Der Kultusminister von Niedersachen, Bernd Althusmann, CDU, bewertet das anders und spricht in Panorama von "Kommunikationsproblemen zwischen Ministerium und der Rentenversicherung". Die Frage der Verantwortung ist auch strafrechtlich relevant. Bei der Beschäftigung von Vertretungslehrern als "Selbständige" könnten Sozialversicherungsbeiträge rechtswidrig vorenthalten worden sein - eine Straftat, wegen der seit Januar 2011 die Staatsanwalt Hannover in mindestens 10000 Fällen ermittelt. Bisher gibt es keine konkret Beschuldigten. Die Rechtswidrigkeit solcher Beschäftigung von Vertretungslehrern als "Selbständige" ist bereits durch mehrere rechtskräftige Urteile des Arbeitsgerichtes Hannover bestätigt worden.

Dazu Richter Kilian Wucherpfennig vom Arbeitsgericht Hannover: "Die Feststellung, dass es sich hier um Angestelltenverhältnisse gehandelt habe, sei "einfach gewesen, weil die klassischen Kriterien für eine Weisungsabhängigkeit erfüllt waren".

Das Kultusministerium soll bis mindestens 2010 nichts an den unzulänglichen Regelungen geändert haben. Diesen Verdacht legt ein Brief eines Schuldezernenten an das Kultusministerium nahe, der Panorama vorliegt. Darin fordert der Schuldezernent den Kultusminister im August 2010 auf, "klare, für die Schulleitungen verständliche Reglungen zu treffen, die eine hinreichend rechtssichere Anwendung ermöglichen".

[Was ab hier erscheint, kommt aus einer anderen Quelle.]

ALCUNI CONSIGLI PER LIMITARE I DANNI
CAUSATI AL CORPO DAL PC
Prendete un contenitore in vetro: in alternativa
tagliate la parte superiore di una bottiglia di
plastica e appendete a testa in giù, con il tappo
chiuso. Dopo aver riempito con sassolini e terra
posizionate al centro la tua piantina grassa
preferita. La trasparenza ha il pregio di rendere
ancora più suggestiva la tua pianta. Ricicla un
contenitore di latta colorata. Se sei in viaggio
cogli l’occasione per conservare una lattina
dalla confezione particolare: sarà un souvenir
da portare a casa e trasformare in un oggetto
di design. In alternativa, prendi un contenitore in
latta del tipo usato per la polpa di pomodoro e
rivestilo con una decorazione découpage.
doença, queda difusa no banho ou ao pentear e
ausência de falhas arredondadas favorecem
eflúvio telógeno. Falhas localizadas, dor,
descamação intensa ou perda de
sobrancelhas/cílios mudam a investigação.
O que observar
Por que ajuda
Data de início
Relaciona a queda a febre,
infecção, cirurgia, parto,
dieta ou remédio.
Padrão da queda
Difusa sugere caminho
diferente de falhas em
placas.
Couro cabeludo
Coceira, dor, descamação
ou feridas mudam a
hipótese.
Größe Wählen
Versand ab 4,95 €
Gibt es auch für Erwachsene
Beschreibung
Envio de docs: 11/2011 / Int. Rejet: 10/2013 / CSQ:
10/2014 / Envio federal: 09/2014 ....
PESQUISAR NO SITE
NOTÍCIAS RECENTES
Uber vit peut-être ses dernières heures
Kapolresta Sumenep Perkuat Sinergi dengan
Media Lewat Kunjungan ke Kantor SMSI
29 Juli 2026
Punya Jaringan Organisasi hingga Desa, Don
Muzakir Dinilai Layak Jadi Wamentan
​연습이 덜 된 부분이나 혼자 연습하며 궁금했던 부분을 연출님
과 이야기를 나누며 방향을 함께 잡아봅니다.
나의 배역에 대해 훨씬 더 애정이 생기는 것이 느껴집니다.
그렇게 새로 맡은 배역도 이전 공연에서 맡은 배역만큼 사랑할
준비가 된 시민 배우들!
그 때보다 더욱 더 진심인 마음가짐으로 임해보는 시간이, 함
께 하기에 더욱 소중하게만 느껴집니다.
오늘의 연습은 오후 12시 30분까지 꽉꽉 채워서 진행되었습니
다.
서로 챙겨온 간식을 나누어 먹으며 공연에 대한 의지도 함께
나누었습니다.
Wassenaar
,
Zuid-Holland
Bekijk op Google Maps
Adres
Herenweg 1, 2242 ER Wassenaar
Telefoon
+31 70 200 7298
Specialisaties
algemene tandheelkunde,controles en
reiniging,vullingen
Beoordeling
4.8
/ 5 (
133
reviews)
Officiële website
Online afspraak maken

Dem widerspricht Kultusminister Althusmann: Er habe das Problem bereits "im Jahre 2009 abstellen lassen". Niedersächsische Schulen bekommen seit 2004 ein eigenes Budget, über das sie Mitarbeiter für den Ganztagsunterricht beschäftigen können. Dieses sei, so bestätigen mehrere Schulleiter gegenüber Panorama, für reguläre Anstellungsverhältnisse nicht ausreichend. Man habe sich aber immer an die schriftlich festgelegten Regelungen des Kultusministeriums gehalten.

Auch in anderen Bundesländern, etwa Hamburg und Nordrhein-Westfalen, gibt es im Zusammenhang mit dem Ausbau der Ganztagsschulen derartige Verträge, allerdings bisher keine Verfahren an Arbeitsgerichten oder Ermittlungen der Staatsanwaltschaft.